Information given ▸
=====
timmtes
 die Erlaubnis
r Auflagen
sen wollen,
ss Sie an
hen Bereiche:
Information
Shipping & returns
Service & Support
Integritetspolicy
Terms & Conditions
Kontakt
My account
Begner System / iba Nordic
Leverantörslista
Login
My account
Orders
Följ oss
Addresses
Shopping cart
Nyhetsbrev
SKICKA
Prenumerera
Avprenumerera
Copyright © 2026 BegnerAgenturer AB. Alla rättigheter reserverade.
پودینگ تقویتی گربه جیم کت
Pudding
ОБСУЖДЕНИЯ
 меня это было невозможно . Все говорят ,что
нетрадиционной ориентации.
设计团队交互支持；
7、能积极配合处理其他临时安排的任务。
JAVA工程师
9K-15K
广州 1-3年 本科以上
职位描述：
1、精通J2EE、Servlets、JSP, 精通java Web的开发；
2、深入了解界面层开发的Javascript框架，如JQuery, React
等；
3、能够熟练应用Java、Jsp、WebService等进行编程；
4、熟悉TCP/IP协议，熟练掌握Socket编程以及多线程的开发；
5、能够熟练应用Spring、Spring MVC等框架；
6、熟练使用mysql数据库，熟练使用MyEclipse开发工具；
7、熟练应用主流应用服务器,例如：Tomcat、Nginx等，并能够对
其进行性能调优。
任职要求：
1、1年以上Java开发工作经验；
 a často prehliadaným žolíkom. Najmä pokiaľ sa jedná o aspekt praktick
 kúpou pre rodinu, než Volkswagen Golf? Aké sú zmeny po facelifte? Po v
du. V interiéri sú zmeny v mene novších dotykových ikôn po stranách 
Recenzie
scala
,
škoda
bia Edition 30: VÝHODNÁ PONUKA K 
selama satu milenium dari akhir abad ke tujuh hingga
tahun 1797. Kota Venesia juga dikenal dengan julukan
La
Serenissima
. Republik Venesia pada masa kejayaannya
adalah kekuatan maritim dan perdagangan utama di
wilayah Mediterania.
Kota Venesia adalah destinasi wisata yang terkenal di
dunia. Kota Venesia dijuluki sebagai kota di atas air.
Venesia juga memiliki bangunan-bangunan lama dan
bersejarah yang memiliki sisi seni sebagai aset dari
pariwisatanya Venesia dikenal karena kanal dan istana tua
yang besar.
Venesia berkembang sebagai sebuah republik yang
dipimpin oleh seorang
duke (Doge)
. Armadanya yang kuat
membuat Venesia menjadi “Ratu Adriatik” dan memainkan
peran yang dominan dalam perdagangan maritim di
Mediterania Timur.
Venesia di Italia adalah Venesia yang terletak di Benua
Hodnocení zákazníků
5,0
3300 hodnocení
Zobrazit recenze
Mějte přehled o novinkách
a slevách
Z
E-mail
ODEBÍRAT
=====
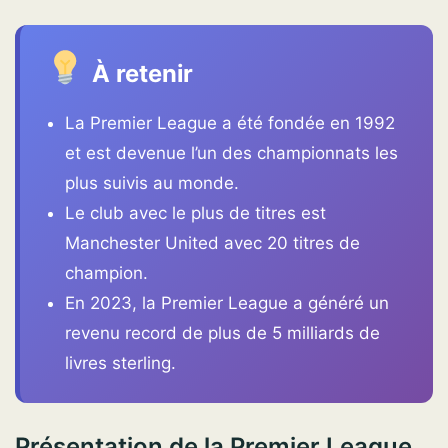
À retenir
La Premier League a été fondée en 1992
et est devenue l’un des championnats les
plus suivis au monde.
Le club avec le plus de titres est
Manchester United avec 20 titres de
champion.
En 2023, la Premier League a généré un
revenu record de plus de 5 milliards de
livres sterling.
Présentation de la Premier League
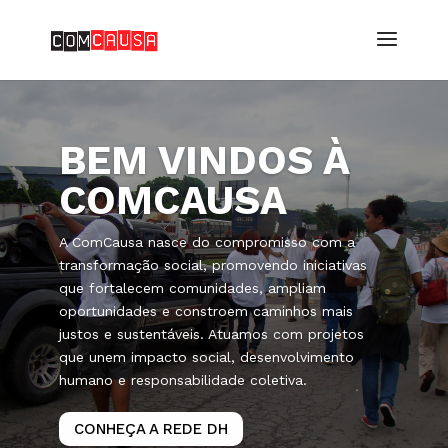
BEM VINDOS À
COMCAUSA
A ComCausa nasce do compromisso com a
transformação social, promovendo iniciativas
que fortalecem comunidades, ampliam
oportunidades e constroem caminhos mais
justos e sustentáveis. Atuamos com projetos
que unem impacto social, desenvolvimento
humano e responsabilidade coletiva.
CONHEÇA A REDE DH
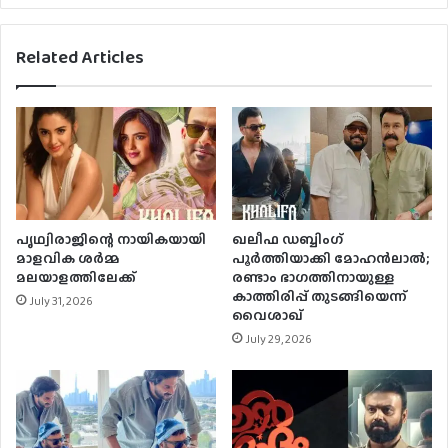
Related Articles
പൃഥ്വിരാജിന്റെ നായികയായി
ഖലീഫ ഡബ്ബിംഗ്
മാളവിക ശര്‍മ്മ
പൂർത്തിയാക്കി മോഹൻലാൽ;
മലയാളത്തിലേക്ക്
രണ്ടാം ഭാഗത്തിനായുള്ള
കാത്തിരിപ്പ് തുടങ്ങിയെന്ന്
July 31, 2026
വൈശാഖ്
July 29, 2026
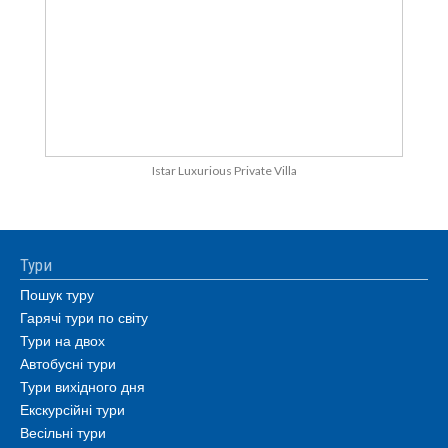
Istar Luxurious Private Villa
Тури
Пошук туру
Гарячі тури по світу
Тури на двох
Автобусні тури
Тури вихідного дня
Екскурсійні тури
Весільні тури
=====
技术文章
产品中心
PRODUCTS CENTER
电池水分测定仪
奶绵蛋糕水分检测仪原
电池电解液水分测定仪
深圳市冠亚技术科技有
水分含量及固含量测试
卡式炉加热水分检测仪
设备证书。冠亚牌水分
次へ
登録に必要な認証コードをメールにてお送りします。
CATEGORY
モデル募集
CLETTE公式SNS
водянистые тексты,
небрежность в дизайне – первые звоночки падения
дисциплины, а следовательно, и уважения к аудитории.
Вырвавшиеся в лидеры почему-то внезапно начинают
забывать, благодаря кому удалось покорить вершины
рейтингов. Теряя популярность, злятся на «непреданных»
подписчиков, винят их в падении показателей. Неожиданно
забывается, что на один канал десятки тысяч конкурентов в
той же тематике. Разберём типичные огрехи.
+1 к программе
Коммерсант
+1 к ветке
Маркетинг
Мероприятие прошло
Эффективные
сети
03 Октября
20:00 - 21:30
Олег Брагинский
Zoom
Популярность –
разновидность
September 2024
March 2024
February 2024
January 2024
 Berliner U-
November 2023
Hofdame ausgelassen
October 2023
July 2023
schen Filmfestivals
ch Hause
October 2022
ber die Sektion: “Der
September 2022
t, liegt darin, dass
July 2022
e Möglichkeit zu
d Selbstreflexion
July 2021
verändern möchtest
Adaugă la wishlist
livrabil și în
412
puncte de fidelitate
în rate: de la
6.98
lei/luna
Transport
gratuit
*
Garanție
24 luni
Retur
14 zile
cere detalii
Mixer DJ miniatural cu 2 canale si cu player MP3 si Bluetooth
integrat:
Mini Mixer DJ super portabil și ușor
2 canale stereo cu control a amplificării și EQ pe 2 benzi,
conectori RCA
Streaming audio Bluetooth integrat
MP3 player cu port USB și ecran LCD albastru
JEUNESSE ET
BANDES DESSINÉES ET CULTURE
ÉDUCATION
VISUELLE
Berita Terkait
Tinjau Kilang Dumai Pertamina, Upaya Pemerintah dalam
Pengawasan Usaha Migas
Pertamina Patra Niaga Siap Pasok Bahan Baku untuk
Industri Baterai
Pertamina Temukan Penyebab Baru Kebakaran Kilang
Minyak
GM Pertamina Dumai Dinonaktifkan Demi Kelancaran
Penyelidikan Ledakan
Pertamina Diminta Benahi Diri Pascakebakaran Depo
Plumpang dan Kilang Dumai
=====
Task to carry out ▸ Could you return all lines from the data above that contain the string "sebagai"?

Exercise response ▸
dunia. Kota Venesia dijuluki sebagai kota di atas air.
bersejarah yang memiliki sisi seni sebagai aset dari
Venesia berkembang sebagai sebuah republik yang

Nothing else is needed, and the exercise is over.